We’re having consistent reports of timeouts when users enable this. We have two different sources of timeouts:
Very long lines slow down regex matching, or poorly written regex (this ticket)
Very large binary files (SOTERIA-118).
Originally reported by here:
download rust repo https://github.com/rust-lang/rust
I tested with revision de857bbcf02d192986efc380b4735d8c9bea85ac
enabled GENERIC_PASSWORD rule
started repository scan
Scan is failed with timeout error. Cause is slowparse-bstring.rs and slowparse-string.rs files
The issue with slowparse-bstring.rs is that there’s a single huge line (hundreds of Kb). It actually breaks syntax highlighting in Vim also (errors with "pattern uses more memory than maxmempattern").
Discussion copied from this PR:
Two ideas come to mind of how to address this in general:
Arbitrarily chop up super long lines into smaller segments to scan.
There’s a small correctness issue, but extremely long lines are likely to be test data or another special case.
YACC has a regex extension, TimeLimitedMatcherFactory, which performs a timeout for each regex match. We could do something similar, explicitly doing a timeout on regex matching for each line so we can report a specific error of which regex failed to match in a reasonable time.

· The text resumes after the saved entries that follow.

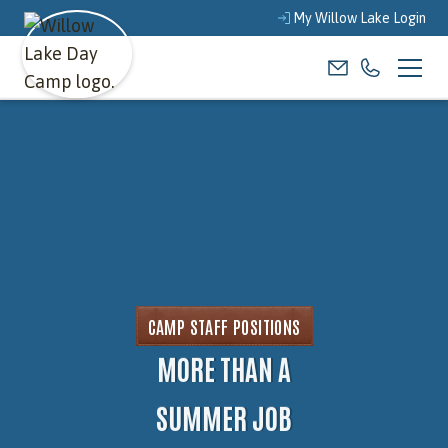
My Willow Lake Login
CAMP STAFF POSITIONS
MORE THAN A
SUMMER JOB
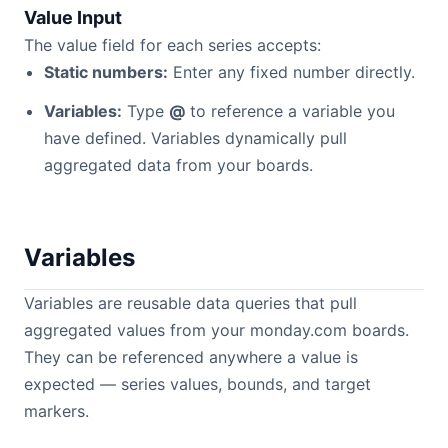
Value Input
The value field for each series accepts:
Static numbers:
Enter any fixed number directly.
Variables:
Type
@
to reference a variable you
have defined. Variables dynamically pull
aggregated data from your boards.
Variables
Variables are reusable data queries that pull
aggregated values from your monday.com boards.
They can be referenced anywhere a value is
expected — series values, bounds, and target
markers.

Admins have already requested the ability to see which regexes are slow, see
My only concern is that the extra calls to the system clock will slow matching quite a bit in the case where there is no timeout. But maybe it’ll perform ok.
We can also record timed out validations with file/rule info into error_message field, so admins could see this info right now (as error message) without additional UI development.